Em regime democrático, as eleições são um ganho adquirido que não podemos, não devíamos desperdiçar, quão difícil foi de conquistar. E não foram desperdiçadas, mas por aqueles que vivem da propaganda muitas vezes inadequada até ilícita, do facciosismo do folclore eleitoral, do oportunismo de anúncios quais prebendas que nada têm a ver com o motivo das eleições, neste caso europeias.
Mas as ilusões e as desilusões sucessivas para as pessoas, face às suas expectativas não correspondidas, às vitórias que não se traduziram em realidades palpáveis na melhoria da qualidade de vida, às derrotas que resultaram em degradação do que se queria preservar, levam os cidadãos a afastar-se do seu dever de votar, de exprimir opinião, de acreditar que ainda se deve acreditar.
A elevada abstenção (embora menor que nas anteriores eleições europeias) não é um bom prenúncio para a democracia que tem de ser regada todos os dias, para que não possa estiolar, não seja subvertida pelos seus inimigos, não seja aproveitada para ser destruída pelos oportunistas extremistas.
A guerra na Europa, as consequências das alterações climáticas, os jogos de poder com faca e alguidar e muito sangue, a disparidade salarial e do crescimento económico nos vários países da UE, seriam motivos para a mobilização de consciências, vontades e exercício de cidadania, e não para o demissionismo de quem está fragilizado, descoroçoado, frustrado, mas não deve delegar o seu futuro e dos seus.
Todos ganharam, por isso ou por aquilo
Os resultados são já um clássico da noite eleitoral, antes da afinação de estratégias partidárias para novas frentes de procura de adesões, motivos para dissensões e crises, bicos de pés para acesso ou manutenção do poder.
Congratulo-me que o Partido Socialista tenha ganho as eleições europeias (com 1% de vantagem), após ter perdido as eleições legislativas (por 0,8% de desvantagem), mas na noite eleitoral das audiências, todos ganharam como habitualmente, por isto ou por aquilo, principalmente por nada transformado em amendoins ou em árvore das patacas desaparecida.
O PS não confundiu o cariz das eleições, mantendo-se fiel à sua matriz solidária e socialista contra a desigualdade, após a vitória, sem ameaças de bota-abaixo, enquanto o PSD anunciou apoio a António Costa para o Conselho Europeu, após vaia monumental dos seus correligionários, permanecendo em união ou proximidade com os seus amigos das direitas.

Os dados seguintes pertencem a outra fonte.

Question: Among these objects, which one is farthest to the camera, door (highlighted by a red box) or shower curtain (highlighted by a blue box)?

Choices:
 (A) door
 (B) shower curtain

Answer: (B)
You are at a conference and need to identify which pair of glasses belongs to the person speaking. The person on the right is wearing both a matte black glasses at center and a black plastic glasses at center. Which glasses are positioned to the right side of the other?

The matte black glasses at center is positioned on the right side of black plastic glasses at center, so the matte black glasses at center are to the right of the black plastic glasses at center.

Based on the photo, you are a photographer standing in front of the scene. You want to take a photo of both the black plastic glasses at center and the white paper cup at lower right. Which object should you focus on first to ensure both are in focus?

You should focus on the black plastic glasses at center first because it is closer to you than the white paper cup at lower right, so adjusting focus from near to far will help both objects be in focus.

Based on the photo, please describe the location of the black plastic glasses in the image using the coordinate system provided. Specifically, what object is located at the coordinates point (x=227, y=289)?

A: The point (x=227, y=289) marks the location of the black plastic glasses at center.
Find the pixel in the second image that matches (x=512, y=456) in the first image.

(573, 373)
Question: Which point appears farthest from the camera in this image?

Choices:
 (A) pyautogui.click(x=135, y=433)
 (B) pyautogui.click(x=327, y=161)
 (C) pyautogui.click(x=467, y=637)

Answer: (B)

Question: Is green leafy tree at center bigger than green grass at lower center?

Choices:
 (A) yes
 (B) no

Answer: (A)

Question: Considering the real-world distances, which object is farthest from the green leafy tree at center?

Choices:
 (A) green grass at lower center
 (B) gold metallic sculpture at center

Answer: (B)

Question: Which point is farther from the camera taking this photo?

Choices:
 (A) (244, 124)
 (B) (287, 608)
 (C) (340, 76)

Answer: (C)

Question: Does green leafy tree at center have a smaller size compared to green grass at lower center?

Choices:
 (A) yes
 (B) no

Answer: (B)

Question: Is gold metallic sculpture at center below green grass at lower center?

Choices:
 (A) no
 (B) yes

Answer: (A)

O Governo liderado pelo PSD não durará toda a legislatura, se o PSD não se recentrar na social-democracia, sua matriz inicial na fundação pela ala liberal do regime da ditadura, e não acolher as propostas do PS que apenas procuram melhoria da qualidade de vida, combatendo a desigualdade, estimulando o crescimento económico e dialogando com as forças sindicais, sem cedência a irrealismos reivindicativos, a grupos monopolistas ou corporativos, ou ao ressurgimento do défice público.
A esquerda resiste
A fidalguia e os meninos ladinos e buliçosos da IL cavalgam o descontentamento da juventude, o povo coloca o(s) Chega(dos) assentando os pés na terra (o que não reconhecem por sequiosos do salazarismo), as tendências da esquerda BE e CDU cristalizam nos votos e nas causas, o Livre cresce timidamente pelo desenvolvimento sustentável, o PAN é um flop.
A Europa mantém a direita democrática predominante (não tanto como alguns temiam, proveniente da extrema direita), mas a esquerda resiste, permanecendo como uma esperança nas grandes economias e nos países do sul, e como uma realidade nos países nórdicos, estímulo para que a qualidade de vida não seja um exclusivo de sectores elitistas, mafiosos ou controladores do bem comum direccionado para oligarquias e aristocracias.
E já agora, senhoras e senhores deputados europeus, felicito-vos pela vossa eleição, propondo que não ignorem os movimentos sociais organizados credíveis, que são parte integrante da cidadania e do desenvolvimento, sem favor ou pedinchice, contributo reconhecido nas sociedades desenvolvidas como essencial para as políticas públicas justas.
E porque a solidariedade não pode ser uma palavra vã, ficava-lhes bem fazer um donativo à UNICEF e aos Médicos Sem Fronteiras, que lutam pela vida dos outros seres humanos, debilitados e crianças, filhos de um Deus menor, na Ucrânia martirizada e em Gaza massacrada.